CUMA HUTBESİ
Hutbe – Hak ve adalet sınırlarını aşanlar çürüme ve yozlaşmaya sebep olurlar
09 Şubat 2007Aziz ve muhterem Müslümanlar!
Peygamberler, yaratılmışların en mükemmeli olan insanoğlu için hakkı, hakikati, doğruyu ve güzeli öğreten Allah’ın kulları ve elçileridir. Bir taraftan Allah’ın varlığını ve yüceliğini, mülkünde tasarruf sahibi olduğunu bildiren peygamberler, diğer taraftan dünya ve ebedi hayatın mutluluk ve huzurunu kazanma yollarını da göstermişlerdir. Onlar bu yolları sadece anlatmamışlar, “en güzel örnek” olarak hayatlarında yaşamışlardır. Peygamberlerin yaşadığı güzel ahlakı kendilerine ahlak edinen fert ve toplumlar, insanlık adına güzellikler ortaya koymuşlar ve hayırla hatırlanmışlardır.
Aziz kardeşlerim!
İlahi çağrıya kulak vermeyen, onu hafife alan fert ve toplumlar ise nefislerine esir olmaktan, şeytanın tuzağına düşmekten kurtulamamışlar; bundan dolayı büyük felaketlere maruz kalmışlardır. Nitekim ihtiyar dünyamız, saltanatları ile nam salmış, şatafatlı hayatları ile göz kamaştırmış birçok toplum ve kişinin hazin sonuna sahne olmuştur.

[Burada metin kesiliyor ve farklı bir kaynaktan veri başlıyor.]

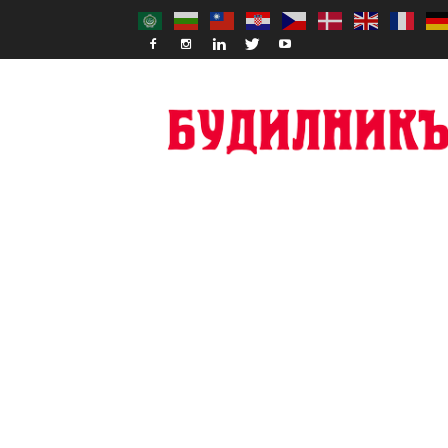
Budilnik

Mukaddes kitabımızda, ilahi vahye kulağını tıkayan ve kendi bilgi ve gücüne güvenerek böbürlenen ve küstahça dolaşan kavimlerin feci sonlarından bahsedilir. Kur’an’da anlatılan bu tarihi hadiseler, insanlar, sadece tarihi hikâyeler okusunlar için değil, örnek alsınlar ve yanlış yapmasınlar diye nakledilir. Kur’an’da Rabbimiz şöyle buyuruyor:
“Ad milleti doğru olan her şeye karşı çıkarak yeryüzünde küstahça dolaştılar. Ve “bizden daha güçlü kim varmış?” diye böbürlendiler“ [41:15]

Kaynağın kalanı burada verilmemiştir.